31 states and counting have legalized “medical” cannabis!

Celebrate democracy at work with FREE states ending government corruption! Citizens demanding the return of their rights and their freedom!

The Madness is over, Legalize Recreational Cannabis Nationwide!

Posted by: Ben James | Oct 19, 2018 9:39:03 AM

At some quantity, the amount involved becomes inconsistent with "personal marijuana possession and use." The question is, what is that quantity? It seems the jury concluded that 2.89 kg, at least when combined with concealment, crossed that threshold to support a trafficking conviction.

I don't know what the answer should be, just that there has to be some quantity inconsistent with personal use only.

Posted by: Jason | Oct 19, 2018 11:59:44 AM

Is a fifth of Rum personal consumption? How about 1/2 gallon? What if I buy a 6-bottle case of 1/2 gallon bottles of rum because I get a case discount? Does the possession of three gallons of rum reasonably support the conclusion that I am trafficking? How about 1/2 barrel of beer (15.5 gallons) for my kegerator -- am I trafficking in beer. The point is that 6 pounds of weed is consistent with personal use as well as trafficking. Under such circumstances one could possibly infer trafficking but it is not proof of beyond a reasonable doubt of trafficking. Concealment is irrelevant in my book because concealment of your weed like concealment of cash is a good idea since it is readily fungible and a target of those who are in need. That said, why isn't his Oregon medical mj card being afforded full faith and credit by Mississippi?

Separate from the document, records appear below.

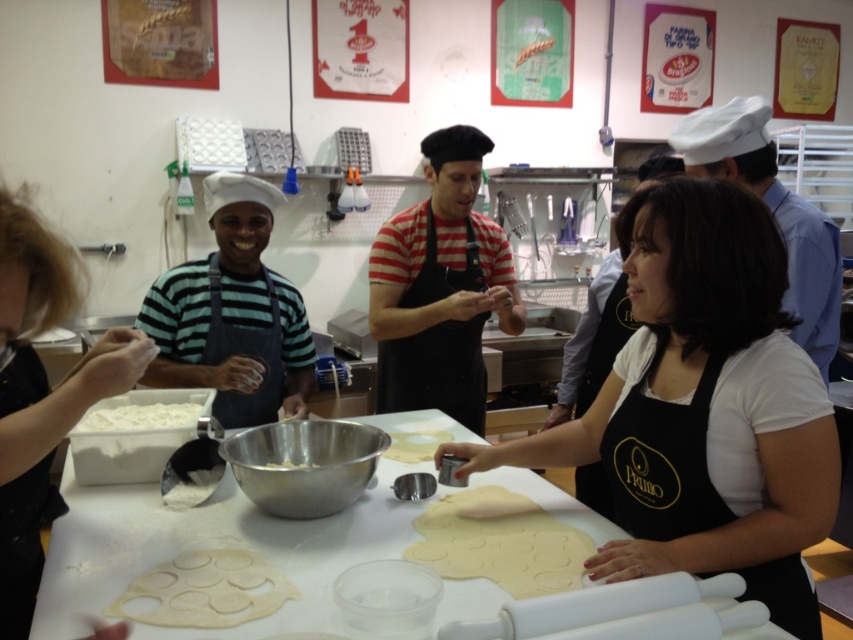 Based on the photo, you are standing in the baking workshop and want to reach the point at coordinates point (437, 436). There is an obstacle at point (128, 417). Will you encounter this obstacle before reaching your destination?

Yes, you will encounter the obstacle at point (128, 417) before reaching point (437, 436) because point (128, 417) is in front of point (437, 436). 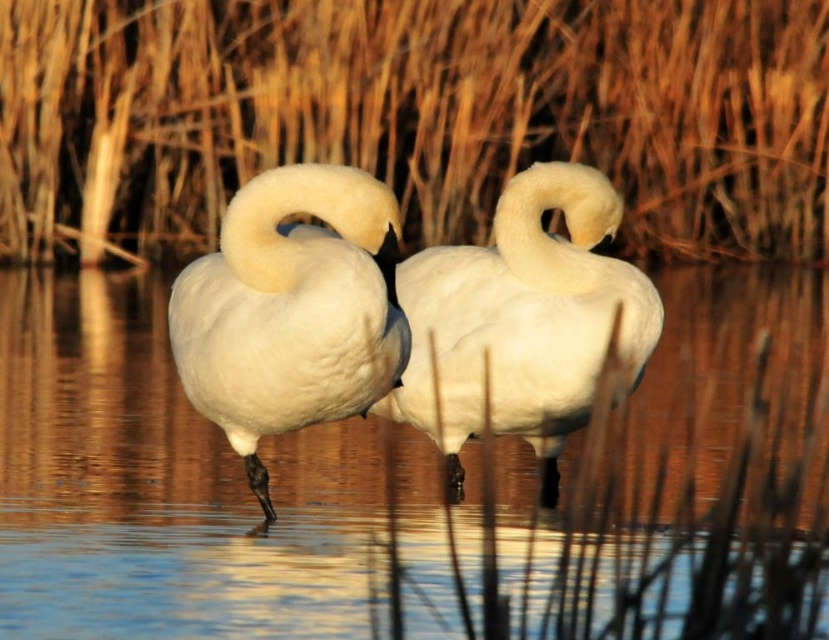 You are a photographer aiming to capture the swans in the image. To ensure the brown grass at center is in the foreground of your photo, where should you position your camera relative to the swans?

To have the brown grass at center in the foreground, position your camera closer to the brown grass at center and behind it, facing towards the swans so they appear behind the grass in the background.

You are a photographer trying to capture a closeup of the white fluffy swan at center without the brown grass at center appearing in the frame. Is it possible to do so given their sizes?

The brown grass at center occupies less space than the white fluffy swan at center, so it is possible to focus on the white fluffy swan at center while excluding the smaller brown grass at center from the frame. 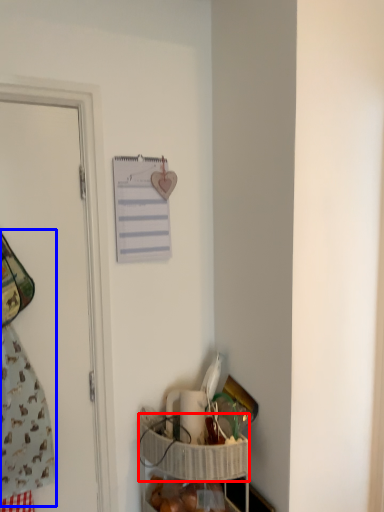 Question: Which of the following is the closest to the observer, basket (highlighted by a red box) or laundry (highlighted by a blue box)?

Choices:
 (A) basket
 (B) laundry

Answer: (B) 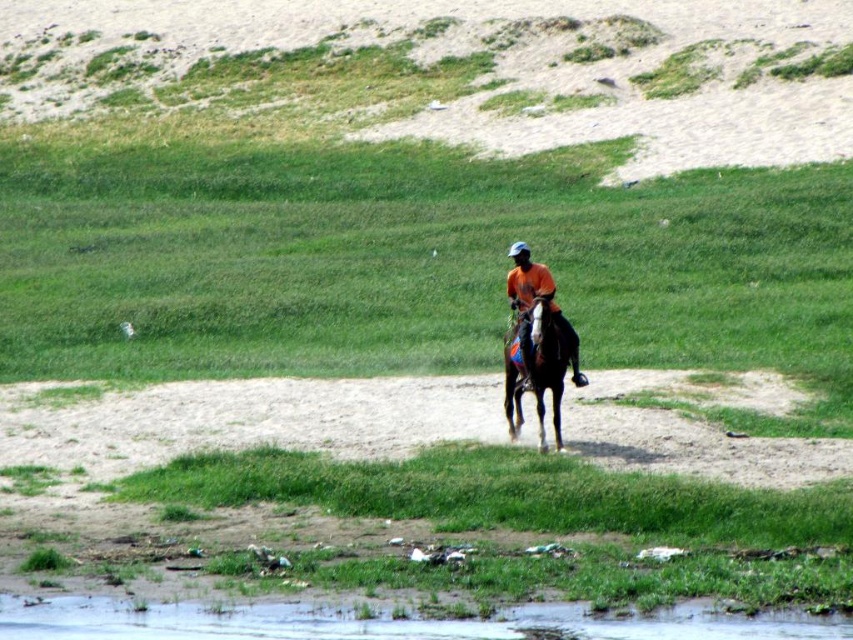 Is point (16, 321) farther from camera compared to point (556, 321)?

Yes, point (16, 321) is behind point (556, 321).

In the scene shown: Who is positioned more to the left, green grassy field at center or orange cotton shirt at center?

green grassy field at center

Find the location of a particular element. The image size is (853, 640). green grassy field at center is located at coordinates (405, 259).

Between green grassy field at center and brown sandy ground at lower center, which one appears on the left side from the viewer's perspective?

green grassy field at center is more to the left.

How much distance is there between green grassy field at center and brown sandy ground at lower center?

They are 9.78 meters apart.

The height and width of the screenshot is (640, 853). Describe the element at coordinates (405, 259) in the screenshot. I see `green grassy field at center` at that location.

Locate an element on the screen. This screenshot has height=640, width=853. green grassy field at center is located at coordinates (405, 259).

In the scene shown: Can you confirm if green grassy field at center is bigger than shiny brown horse at center?

Indeed, green grassy field at center has a larger size compared to shiny brown horse at center.

Is point (6, 148) positioned behind point (509, 419)?

Yes.

Identify the location of green grassy field at center. (405, 259). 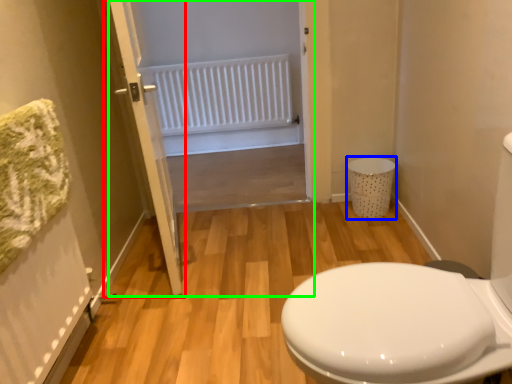 Question: Estimate the real-world distances between objects in this image. Which object is closer to door (highlighted by a red box), laundry basket (highlighted by a blue box) or screen door (highlighted by a green box)?

Choices:
 (A) laundry basket
 (B) screen door

Answer: (B) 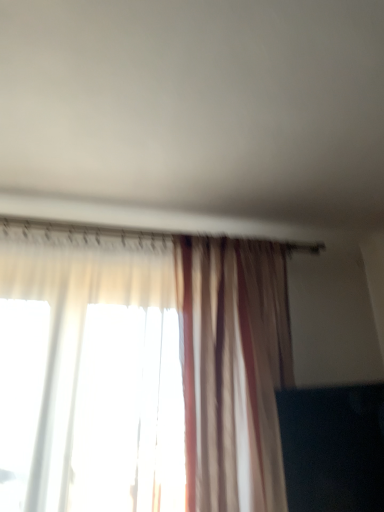 Locate an element on the screen. The height and width of the screenshot is (512, 384). translucent striped curtain at center is located at coordinates (233, 371).

What do you see at coordinates (233, 371) in the screenshot? I see `translucent striped curtain at center` at bounding box center [233, 371].

Where is `black glossy tv at lower right`? The height and width of the screenshot is (512, 384). black glossy tv at lower right is located at coordinates (333, 448).

In order to face black glossy tv at lower right, should I rotate leftwards or rightwards?

Turn right approximately 17.286 degrees to face it.

The height and width of the screenshot is (512, 384). Describe the element at coordinates (333, 448) in the screenshot. I see `black glossy tv at lower right` at that location.

At what (x,y) coordinates should I click in order to perform the action: click on translucent striped curtain at center. Please return your answer as a coordinate pair (x, y). Looking at the image, I should click on (233, 371).

Which is more to the left, translucent striped curtain at center or black glossy tv at lower right?

From the viewer's perspective, translucent striped curtain at center appears more on the left side.

Which object is closer to the camera taking this photo, translucent striped curtain at center or black glossy tv at lower right?

Positioned in front is translucent striped curtain at center.

Which is in front, point (269, 316) or point (348, 430)?

Point (348, 430)

From the image's perspective, would you say translucent striped curtain at center is shown under black glossy tv at lower right?

Actually, translucent striped curtain at center appears above black glossy tv at lower right in the image.

From a real-world perspective, is translucent striped curtain at center positioned above or below black glossy tv at lower right?

translucent striped curtain at center is situated higher than black glossy tv at lower right in the real world.

In terms of width, does translucent striped curtain at center look wider or thinner when compared to black glossy tv at lower right?

translucent striped curtain at center is wider than black glossy tv at lower right.

Which of these two, translucent striped curtain at center or black glossy tv at lower right, stands shorter?

black glossy tv at lower right is shorter.

Can you confirm if translucent striped curtain at center is smaller than black glossy tv at lower right?

Incorrect, translucent striped curtain at center is not smaller in size than black glossy tv at lower right.

From the picture: Is translucent striped curtain at center located outside black glossy tv at lower right?

Absolutely, translucent striped curtain at center is external to black glossy tv at lower right.

Is translucent striped curtain at center with black glossy tv at lower right?

translucent striped curtain at center is not next to black glossy tv at lower right, and they're not touching.

Is black glossy tv at lower right at the back of translucent striped curtain at center?

No, translucent striped curtain at center is not facing away from black glossy tv at lower right.

Measure the distance from translucent striped curtain at center to black glossy tv at lower right.

The distance of translucent striped curtain at center from black glossy tv at lower right is 10.27 inches.

Where is `dark that is behind the translucent striped curtain at center`? The image size is (384, 512). dark that is behind the translucent striped curtain at center is located at coordinates (333, 448).

In the image, is black glossy tv at lower right on the left side or the right side of translucent striped curtain at center?

Based on their positions, black glossy tv at lower right is located to the right of translucent striped curtain at center.

Which object is closer to the camera taking this photo, black glossy tv at lower right or translucent striped curtain at center?

translucent striped curtain at center is in front.

Which point is more forward, (327, 481) or (208, 403)?

The point (208, 403) is in front.

From the image's perspective, is black glossy tv at lower right below translucent striped curtain at center?

Yes.

From a real-world perspective, does black glossy tv at lower right sit lower than translucent striped curtain at center?

Yes, from a real-world perspective, black glossy tv at lower right is under translucent striped curtain at center.

Which of these two, black glossy tv at lower right or translucent striped curtain at center, is wider?

With larger width is translucent striped curtain at center.

Can you confirm if black glossy tv at lower right is taller than translucent striped curtain at center?

Incorrect, the height of black glossy tv at lower right is not larger of that of translucent striped curtain at center.

Can you confirm if black glossy tv at lower right is smaller than translucent striped curtain at center?

Yes.

Would you say black glossy tv at lower right is outside translucent striped curtain at center?

Actually, black glossy tv at lower right is within translucent striped curtain at center.

Is the surface of black glossy tv at lower right in direct contact with translucent striped curtain at center?

They are not placed beside each other.

Could you tell me if black glossy tv at lower right is turned towards translucent striped curtain at center?

Yes, black glossy tv at lower right is aimed at translucent striped curtain at center.

Identify the location of curtain in front of the black glossy tv at lower right. (233, 371).

This screenshot has height=512, width=384. I want to click on curtain located above the black glossy tv at lower right (from a real-world perspective), so click(x=233, y=371).

The image size is (384, 512). In the image, there is a translucent striped curtain at center. Identify the location of dark below it (from a real-world perspective). (333, 448). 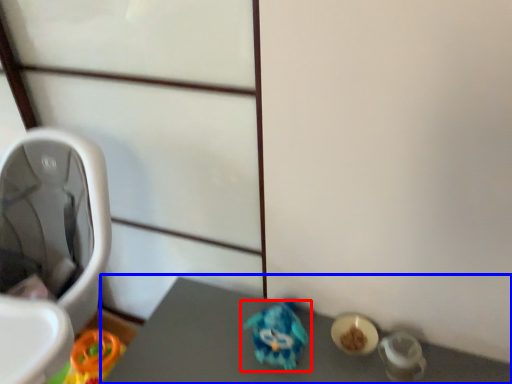 Question: Which object appears closest to the camera in this image, toy (highlighted by a red box) or vanity (highlighted by a blue box)?

Choices:
 (A) toy
 (B) vanity

Answer: (B) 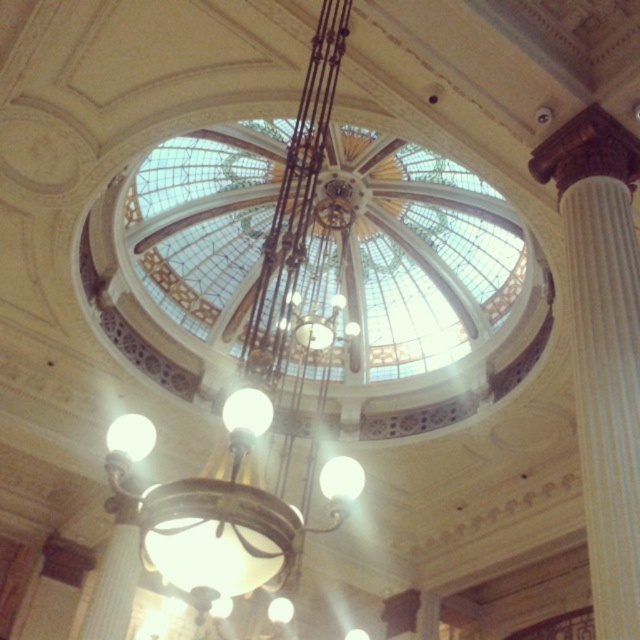 Question: Among these points, which one is farthest from the camera?

Choices:
 (A) (317, 160)
 (B) (604, 456)

Answer: (A)

Question: Which point is farther to the camera?

Choices:
 (A) (588, 381)
 (B) (147, 500)

Answer: (A)

Question: Is metallic chandelier at center positioned before white marble column at right?

Choices:
 (A) yes
 (B) no

Answer: (B)

Question: Which point appears farthest from the camera in this image?

Choices:
 (A) (164, 512)
 (B) (538, 180)

Answer: (B)

Question: Can you confirm if metallic chandelier at center is positioned to the right of white marble column at right?

Choices:
 (A) no
 (B) yes

Answer: (A)

Question: Is metallic chandelier at center thinner than white marble column at right?

Choices:
 (A) yes
 (B) no

Answer: (B) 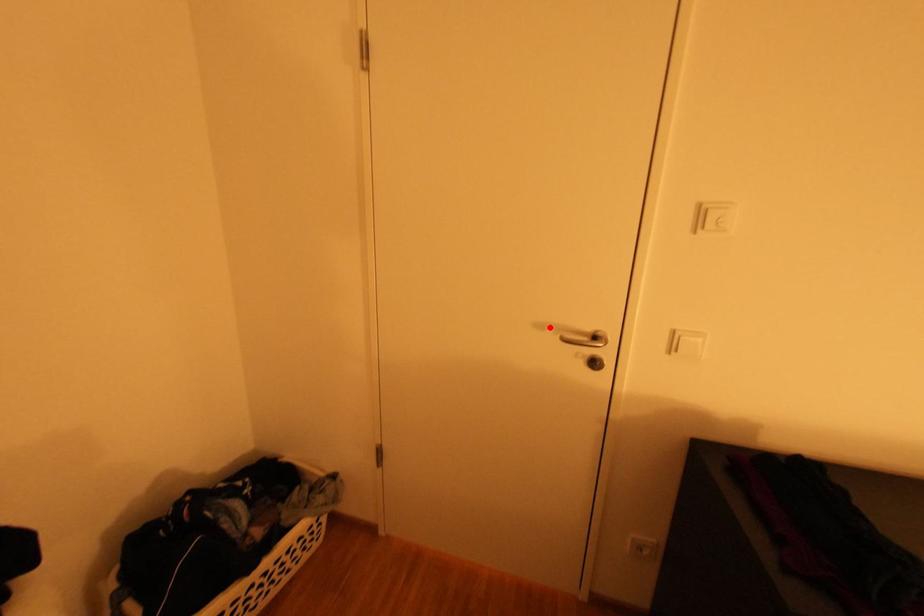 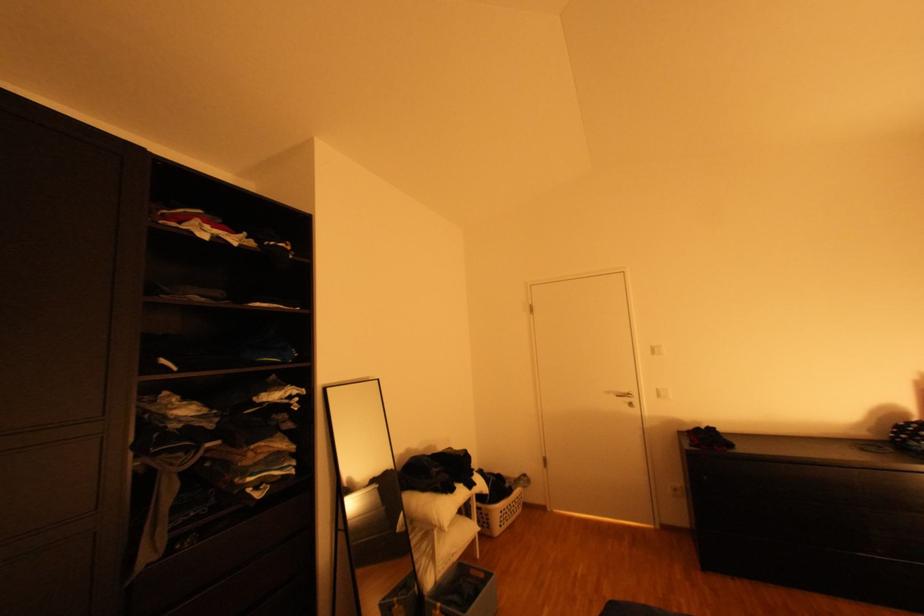 In the second image, find the point that corresponds to the highlighted location in the first image.

(617, 392) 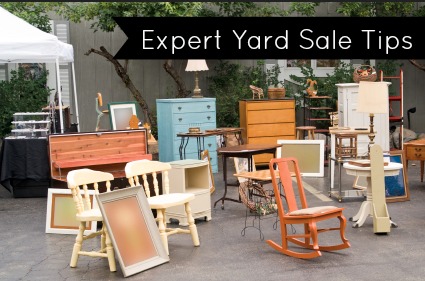 Find the location of a particular element. This screenshot has width=425, height=281. bar is located at coordinates (34, 130). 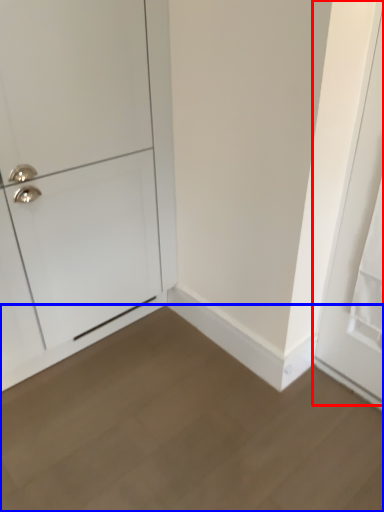 Question: Which object appears closest to the camera in this image, door (highlighted by a red box) or plain (highlighted by a blue box)?

Choices:
 (A) door
 (B) plain

Answer: (B) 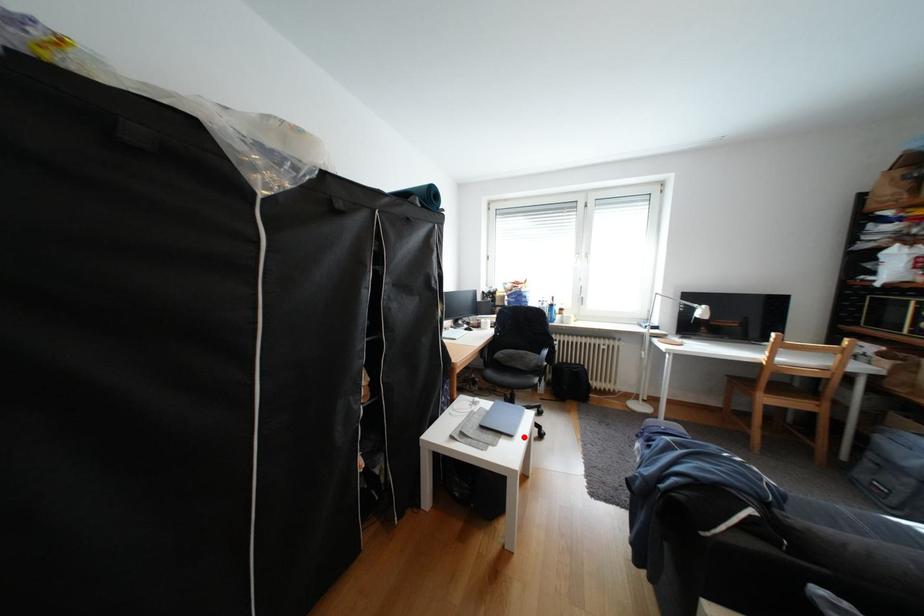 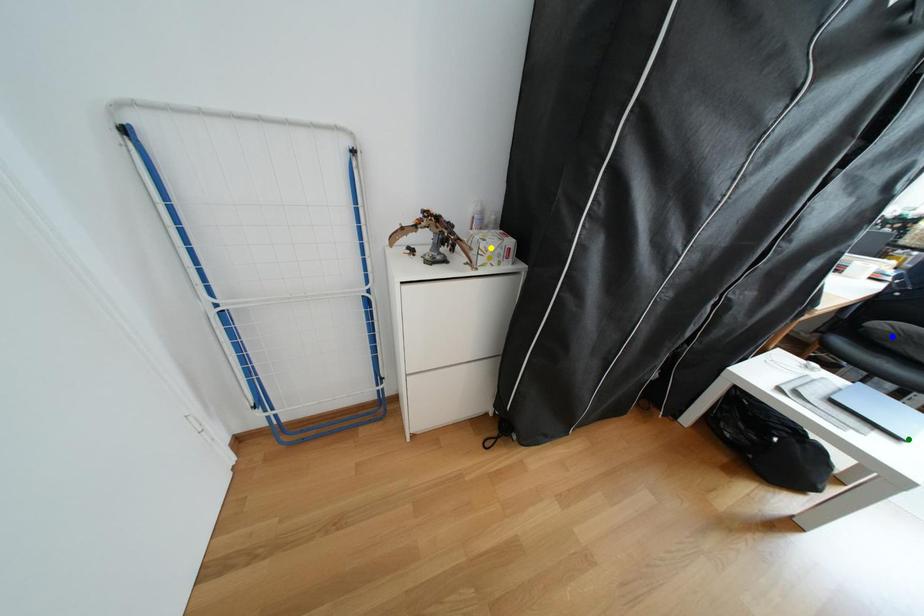 Question: I am providing you with two images of the same scene from different viewpoints. A red point is marked on the first image. You are given multiple points on the second image. Which spot in image 2 lines up with the point in image 1?

Choices:
 (A) blue point
 (B) green point
 (C) yellow point

Answer: (B) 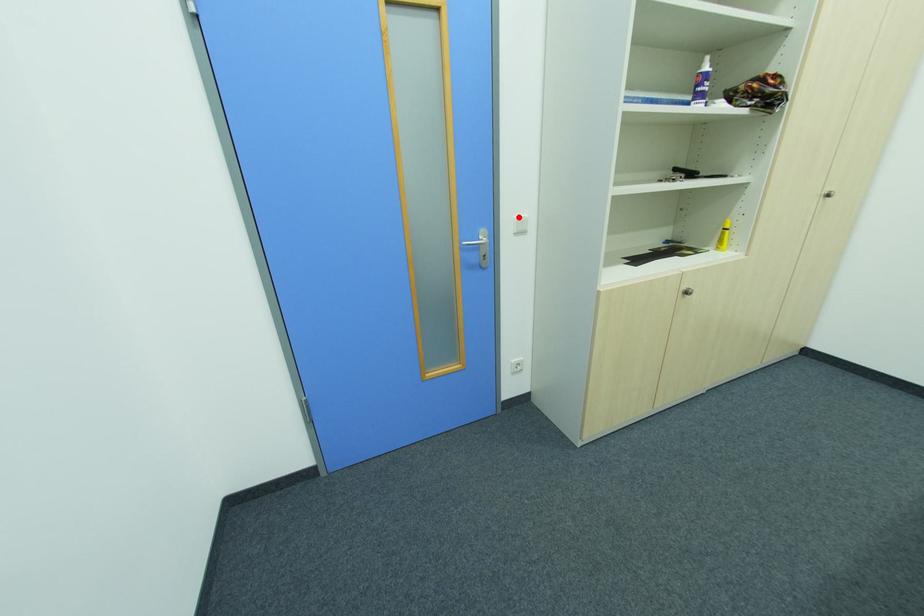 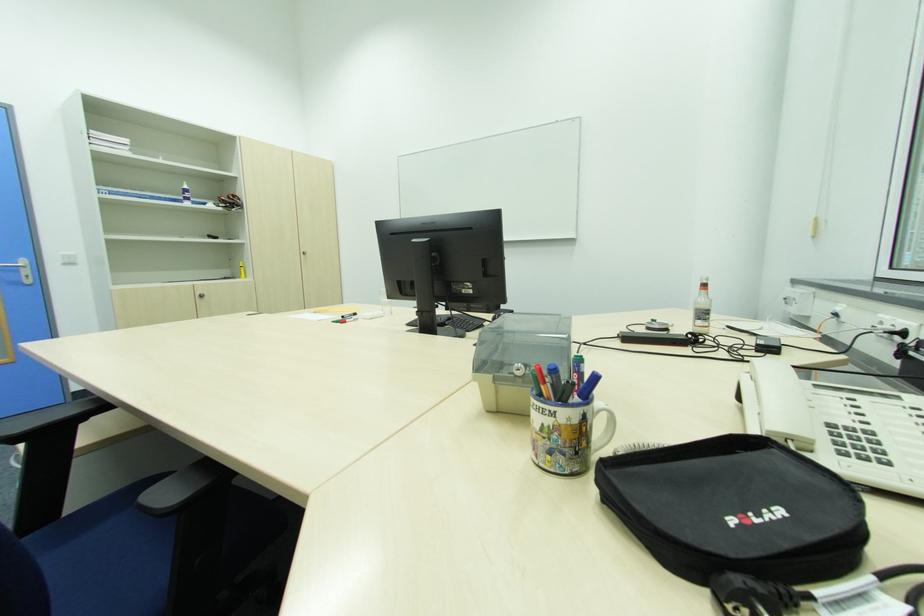 Where in the second image is the point corresponding to the highlighted location from the first image?

(64, 254) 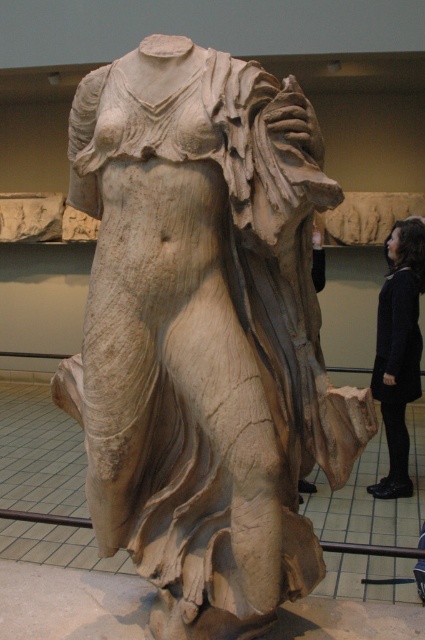 Who is more forward, (237, 372) or (410, 234)?

Point (237, 372) is in front.

Can you confirm if white marble statue at center is wider than dark woolen sweater at center?

Yes.

Locate an element on the screen. This screenshot has width=425, height=640. white marble statue at center is located at coordinates (204, 333).

Identify the location of white marble statue at center. (204, 333).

Posted by: ? | Oct 19, 2018 2:52:26 PM

Hopefully, the governor will grant clemency after a year or so.

He's going to be deported though.

Posted by: federalist | Oct 19, 2018 6:43:48 PM

Rum doesn't go bad if not drank within a short period of time. 2.89 pounds is quite a bit combined with all other factors.

I do wonder if there's a RFRA claim for Rastafarians charged with Possession of Marijuana, but that doesn't seem to be the case here.